BY Richard Summerfield
Consumer and business lending by the UK’s largest banks has fallen by $595bn over the last five years, according to a new report from KPMG.
Total lending at Barclays, Royal Bank of Scotland, HSBC, Lloyds and Standard Chartered dropped 14 percent to £2.33 trillion in the first half of 2014, compared with five years earlier. The dramatic decline in lending is the result of the enormous fines and compensation packages which banks have had to accept in order to make amends for their recent chequered past. Since 2011, remediation payments made by the big six British banks have totalled £31bn, although the year on year remediation figure in H1 2014 was down 44 percent to £2.4bn.
The overall reduction in lending since 2009 is also a result of a new risk-averse mentality permeating the big UK banks. KPMG believes that major banking groups in the UK have lost sight of the risk-taking required in the sector. That said, it appears that a number of banks are beginning to take steps which will help the sector return to sustainable growth. Profits have begun to recover , thanks to a new tone at the top. The big six banks reported a combined profit of £15.2bn in H1 2014, continuing the return to profitability first recorded in the second half of 2013.
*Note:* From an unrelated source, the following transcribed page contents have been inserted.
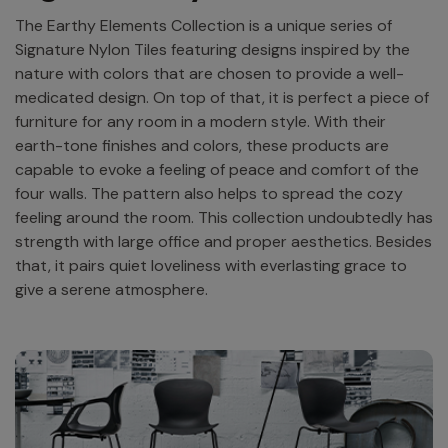
The Earthy Elements Collection is a unique series of
Signature Nylon Tiles featuring designs inspired by the
nature with colors that are chosen to provide a well-
medicated design. On top of that, it is perfect a piece of
furniture for any room in a modern style. With their
earth-tone finishes and colors, these products are
capable to evoke a feeling of peace and comfort of the
four walls. The pattern also helps to spread the cozy
feeling around the room. This collection undoubtedly has
strength with large office and proper aesthetics. Besides
that, it pairs quiet loveliness with everlasting grace to
give a serene atmosphere.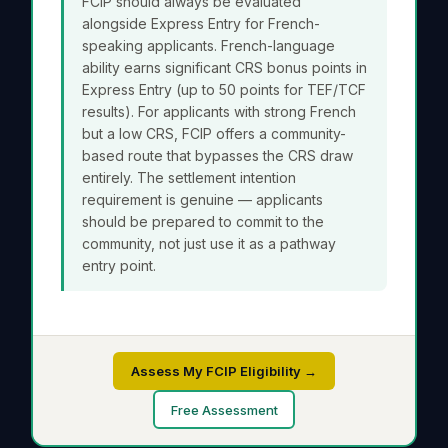
FCIP should always be evaluated
alongside Express Entry for French-
speaking applicants. French-language
ability earns significant CRS bonus points in
Express Entry (up to 50 points for TEF/TCF
results). For applicants with strong French
but a low CRS, FCIP offers a community-
based route that bypasses the CRS draw
entirely. The settlement intention
requirement is genuine — applicants
should be prepared to commit to the
community, not just use it as a pathway
entry point.
Assess My FCIP Eligibility →
Free Assessment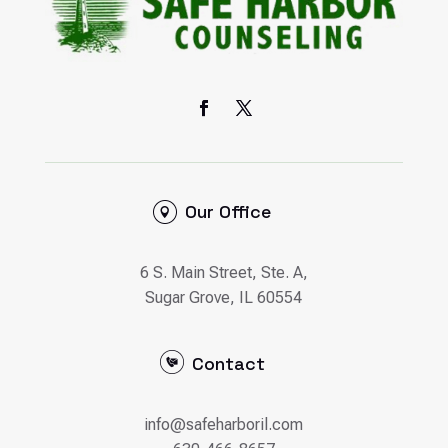
Our Office
6 S. Main Street, Ste. A,
Sugar Grove, IL 60554
Contact
info@safeharboril.com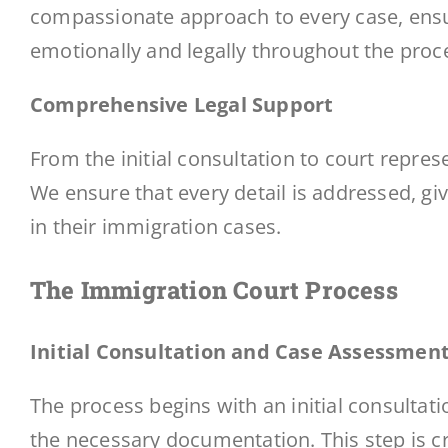
compassionate approach to every case, ensur
emotionally and legally throughout the proc
Comprehensive Legal Support
From the initial consultation to court repre
We ensure that every detail is addressed, gi
in their immigration cases.
The Immigration Court Process
Initial Consultation and Case Assessmen
The process begins with an initial consultat
the necessary documentation. This step is cr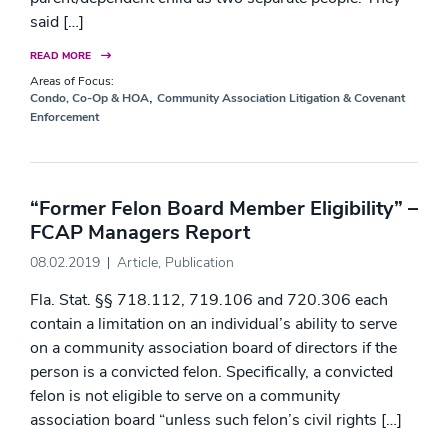
said […]
READ MORE
Areas of Focus:
,
Condo, Co-Op & HOA
Community Association Litigation & Covenant
Enforcement
“Former Felon Board Member Eligibility” –
FCAP Managers Report
08.02.2019
Article
,
Publication
Fla. Stat. §§ 718.112, 719.106 and 720.306 each
contain a limitation on an individual’s ability to serve
on a community association board of directors if the
person is a convicted felon. Specifically, a convicted
felon is not eligible to serve on a community
association board “unless such felon’s civil rights […]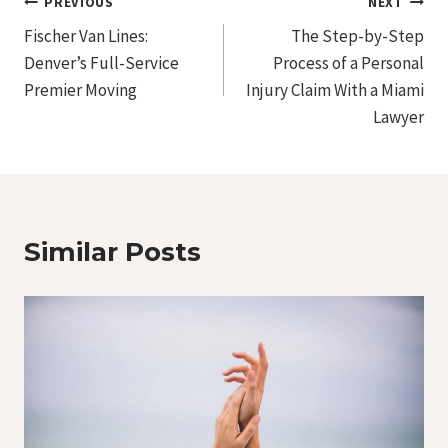
Post
PREVIOUS
NEXT
Fischer Van Lines:
The Step-by-Step
Navigation
Denver’s Full-Service
Process of a Personal
Premier Moving
Injury Claim With a Miami
Lawyer
Similar Posts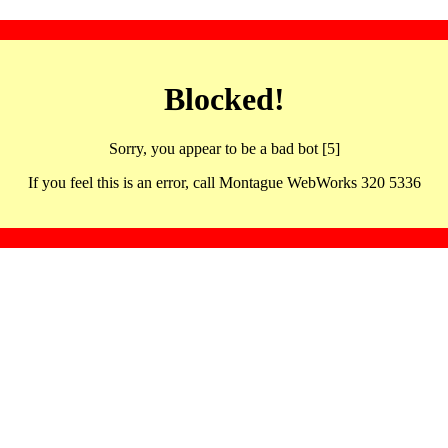
Blocked!
Sorry, you appear to be a bad bot [5]
If you feel this is an error, call Montague WebWorks 320 5336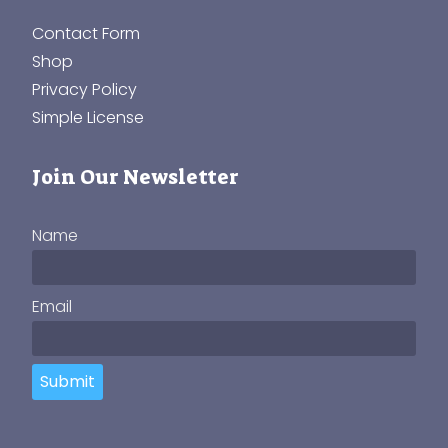
Contact Form
Shop
Privacy Policy
Simple License
Join Our Newsletter
Name
Email
Submit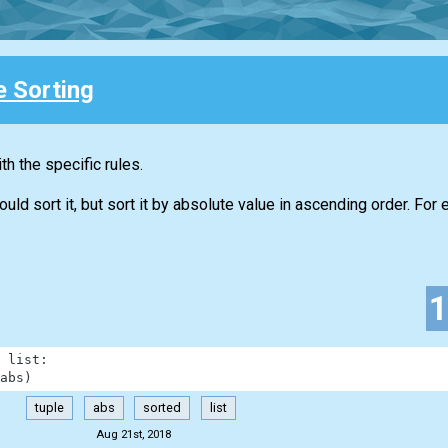
e Sorting
h the specific rules.
d sort it, but sort it by absolute value in ascending order. For 
list
:
abs
)
tuple
abs
sorted
list
Aug 21st, 2018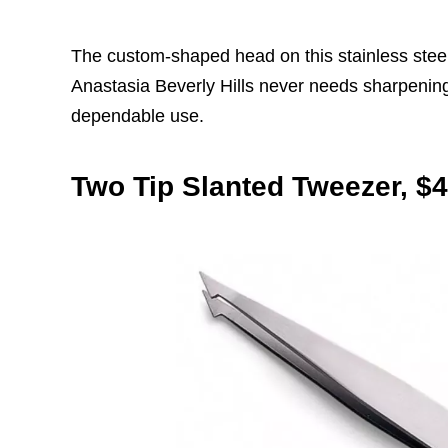
The custom-shaped head on this stainless stee
Anastasia Beverly Hills never needs sharpening,
dependable use.
Two Tip Slanted Tweezer, $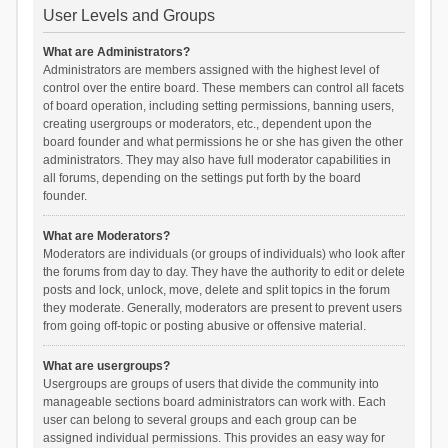
User Levels and Groups
What are Administrators?
Administrators are members assigned with the highest level of
control over the entire board. These members can control all facets
of board operation, including setting permissions, banning users,
creating usergroups or moderators, etc., dependent upon the
board founder and what permissions he or she has given the other
administrators. They may also have full moderator capabilities in
all forums, depending on the settings put forth by the board
founder.
What are Moderators?
Moderators are individuals (or groups of individuals) who look after
the forums from day to day. They have the authority to edit or delete
posts and lock, unlock, move, delete and split topics in the forum
they moderate. Generally, moderators are present to prevent users
from going off-topic or posting abusive or offensive material.
What are usergroups?
Usergroups are groups of users that divide the community into
manageable sections board administrators can work with. Each
user can belong to several groups and each group can be
assigned individual permissions. This provides an easy way for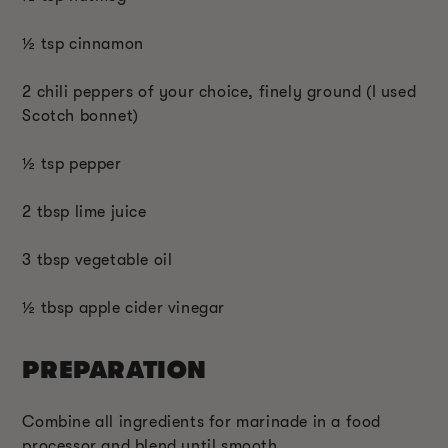
½ tsp cinnamon
2 chili peppers of your choice, finely ground (I used
Scotch bonnet)
½ tsp pepper
2 tbsp lime juice
3 tbsp vegetable oil
½ tbsp apple cider vinegar
PREPARATION
Combine all ingredients for marinade in a food
processor and blend until smooth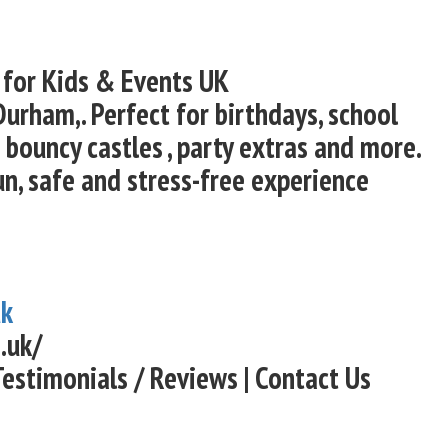
 for Kids & Events UK
Durham,. Perfect for birthdays, school
bouncy castles , party extras and more.
un, safe and stress-free experience
uk
.uk/
Testimonials / Reviews | Contact Us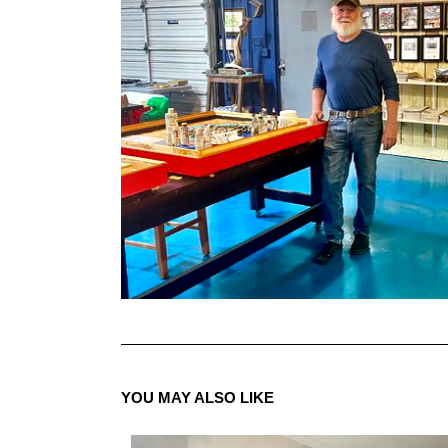
YOU MAY ALSO LIKE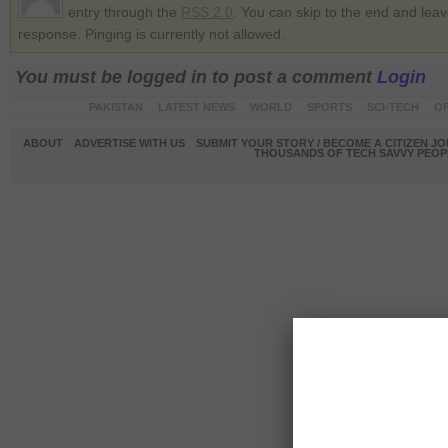
entry through the
RSS 2.0
. You can skip to the end and lea
response. Pinging is currently not allowed.
You must be logged in to post a comment
Login
PAKISTAN
LATEST NEWS
WORLD
SPORTS
SCI-TECH
OP
ABOUT
ADVERTISE WITH US
SUBMIT YOUR STORY / BECOME A CITIZEN J
THOUSANDS OF TECH SAVVY PEOPL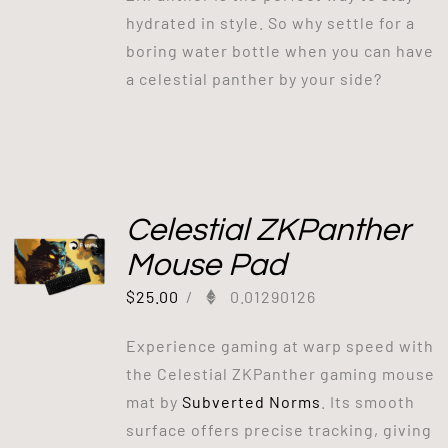
hydrated in style. So why settle for a
boring water bottle when you can have
a celestial panther by your side?
Celestial ZKPanther
Mouse Pad
$
25.00
/
0.01290126
Experience gaming at warp speed with
the Celestial ZKPanther gaming mouse
mat by
Subverted Norms
. Its smooth
surface offers precise tracking, giving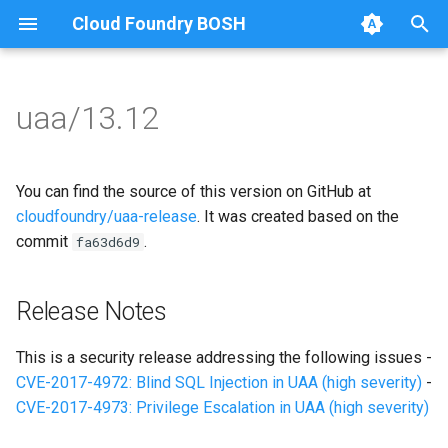
Cloud Foundry BOSH
T
y
uaa/13.12
Browse Releases
uaa
uaa
p
e
uaa_postgres
uaa_postgres-9.4.6
You can find the source of this version on GitHub at
t
cloudfoundry/uaa-release
. It was created based on the
uaa_utils
commit
.
fa63d6d9
o
s
Release Notes
t
a
This is a security release addressing the following issues -
CVE-2017-4972: Blind SQL Injection in UAA (high severity)
-
r
CVE-2017-4973: Privilege Escalation in UAA (high severity)
t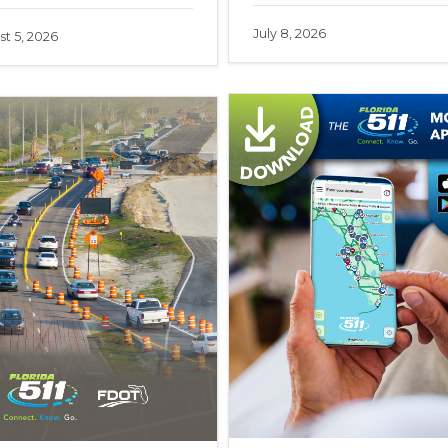
July 8, 2026
t 5, 2026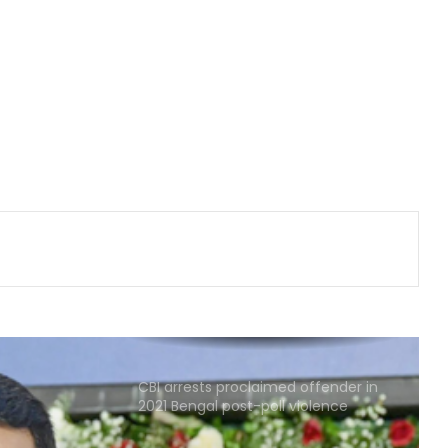
Congress lawmaker seeks report
from Punjab into FBI-led probe into
crime networks
Wrong to label entire community:
BJP, RJD slam Maulana Rashidi for
'Kanwariyas terrorists' remark
Assam: 74 cartons of foreign liquor
seized, three held
CBI arrests proclaimed offender in
2021 Bengal post-poll violence
murder
State-of-the-art studio will make
Mumbai global hub of creative
economy: CM Fadnavis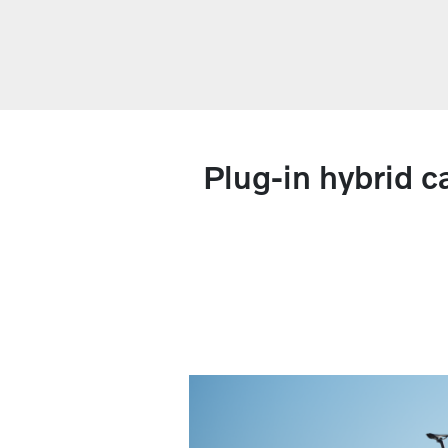
Plug-in hybrid c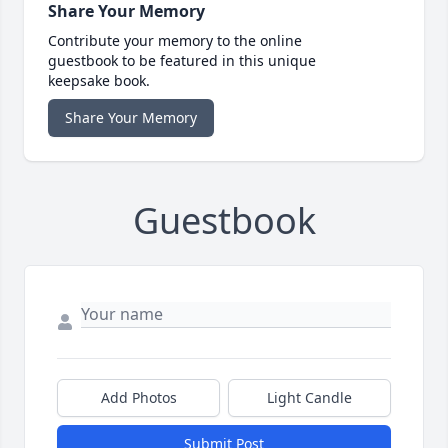
Share Your Memory
Contribute your memory to the online
guestbook to be featured in this unique
keepsake book.
Share Your Memory
Guestbook
Add Photos
Light Candle
Submit Post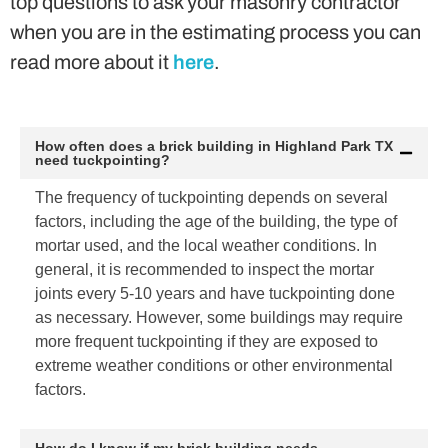
top questions to ask your masonry contractor
when you are in the estimating process you can
read more about it
here
.
How often does a brick building in Highland Park TX
need tuckpointing?
The frequency of tuckpointing depends on several
factors, including the age of the building, the type of
mortar used, and the local weather conditions. In
general, it is recommended to inspect the mortar
joints every 5-10 years and have tuckpointing done
as necessary. However, some buildings may require
more frequent tuckpointing if they are exposed to
extreme weather conditions or other environmental
factors.
How do I know if my brick building needs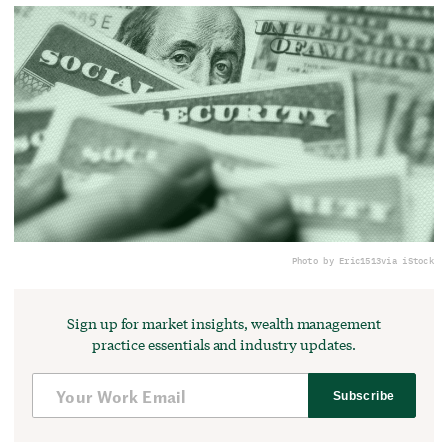
Photo by Eric1513
via iStock
Sign up for market insights, wealth management
practice essentials and industry updates.
Subscribe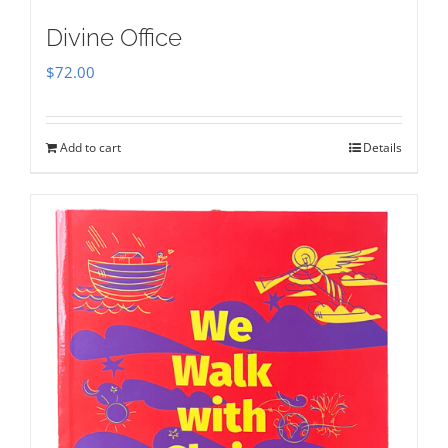
Divine Office
$
72.00
Add to cart
Details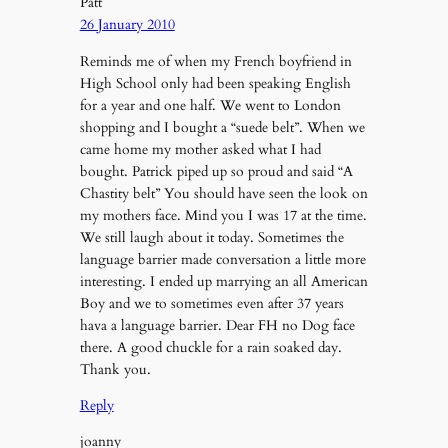
Patt
26 January 2010
Reminds me of when my French boyfriend in
High School only had been speaking English
for a year and one half. We went to London
shopping and I bought a “suede belt”. When we
came home my mother asked what I had
bought. Patrick piped up so proud and said “A
Chastity belt” You should have seen the look on
my mothers face. Mind you I was 17 at the time.
We still laugh about it today. Sometimes the
language barrier made conversation a little more
interesting. I ended up marrying an all American
Boy and we to sometimes even after 37 years
hava a language barrier. Dear FH no Dog face
there. A good chuckle for a rain soaked day.
Thank you.
Reply
joanny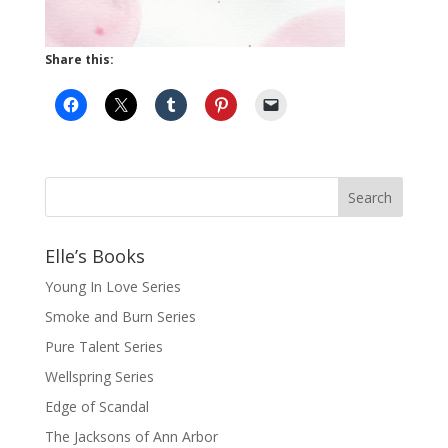
Share this:
Elle’s Books
Young In Love Series
Smoke and Burn Series
Pure Talent Series
Wellspring Series
Edge of Scandal
The Jacksons of Ann Arbor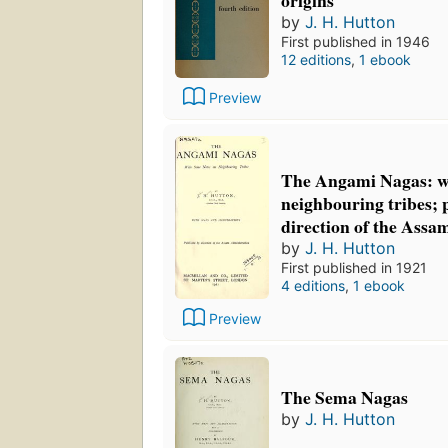
by
J. H. Hutton
First published in 1946
12 editions
,
1 ebook
Preview
The Angami Nagas: wi
neighbouring tribes; 
direction of the Assa
by
J. H. Hutton
First published in 1921
4 editions
,
1 ebook
Preview
The Sema Nagas
by
J. H. Hutton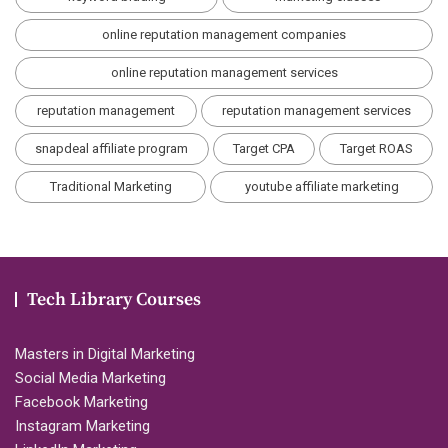
online reputation management companies
online reputation management services
reputation management
reputation management services
snapdeal affiliate program
Target CPA
Target ROAS
Traditional Marketing
youtube affiliate marketing
Tech Library Courses
Masters in Digital Marketing
Social Media Marketing
Facebook Marketing
Instagram Marketing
However, KPMG also notes that the UK’s wider banking sector is approaching “crunch time” due to the rise of pay day lenders and other shadow banking groups. Bill Michael, EMA head of financial services at KPMG, noted that “Shadow banking initiatives are increasingly penetrating under-served areas of the market. These initiatives are creating a challenging environment that traditional banks are unfamiliar with. Equally, if banks get to grip with technology quickly, there is a unique opportunity for banks to capitalise upon. While competitors entering the market do not have the same legacy-based obstacles preventing them from pursing new opportunities, banks can offer the scale, reach and experience many players cannot.”